Do not build up and extra lair of risk control documents based on the Tangerine decision. But, build up a lair of smarter people asking smarter questions more often. Or should I say “silly questions” if the silly questions were asked in Veolia and Tangerine we would have saved two lives. So safety culture is a key determining factor to avoid falling foul of the decision in Tangerine and Veolia. Where is your domain in the culture ladder below?

reliabledomainschart

Opportunities arising from Tangerine

If you build a proactive questioning safety culture in the blue to green bands above, it will pervade the whole business, reduce risk and increase moral and profitability. A good behavioural safety course can achieve this by providing techniques and approaches to investigative a generative culture where safety is natural and dynamic.

Is your safety management modern?

Under HSG 65 you should be working Plan, Do, Check, Act in all that you do.

The Plan, Do, Check, Act approach achieves a balance between the systems and behavioural aspects of management.

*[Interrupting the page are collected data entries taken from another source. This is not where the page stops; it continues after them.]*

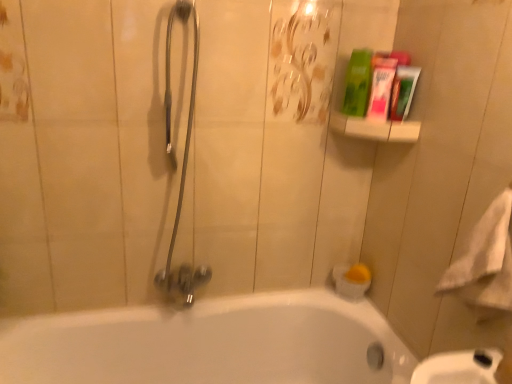 Question: Is satin silver shower head at center left wider or thinner than green matte box at upper right?

Choices:
 (A) wide
 (B) thin

Answer: (A)

Question: Do you think satin silver shower head at center left is within green matte box at upper right, or outside of it?

Choices:
 (A) inside
 (B) outside

Answer: (B)

Question: Considering the real-world distances, which object is farthest from the green plastic container at upper right?

Choices:
 (A) white soft towel at right
 (B) green matte tube at upper right, marked as the 1th mouthwash in a right-to-left arrangement
 (C) green matte tube at upper right, the 1th mouthwash when ordered from left to right
 (D) satin silver shower head at center left
 (E) green matte box at upper right

Answer: (D)

Question: Considering the real-world distances, which object is farthest from the green matte tube at upper right, the 1th mouthwash when ordered from left to right?

Choices:
 (A) green matte tube at upper right, which is the 2th mouthwash from left to right
 (B) white soft towel at right
 (C) green plastic container at upper right
 (D) white glossy bathtub at lower center
 (E) green matte box at upper right

Answer: (D)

It also treats health and safety management as an integral part of good management generally rather than as a stand-alone system. The new IOSH Managing Safely course is built around PDCA and will demonstrate a due diligence approach to risk control.

Safety is not a paperwork task to justify our job. It is a matter of life and death. It is the sum of our contributions to safety management that determines whether those we work with live or die.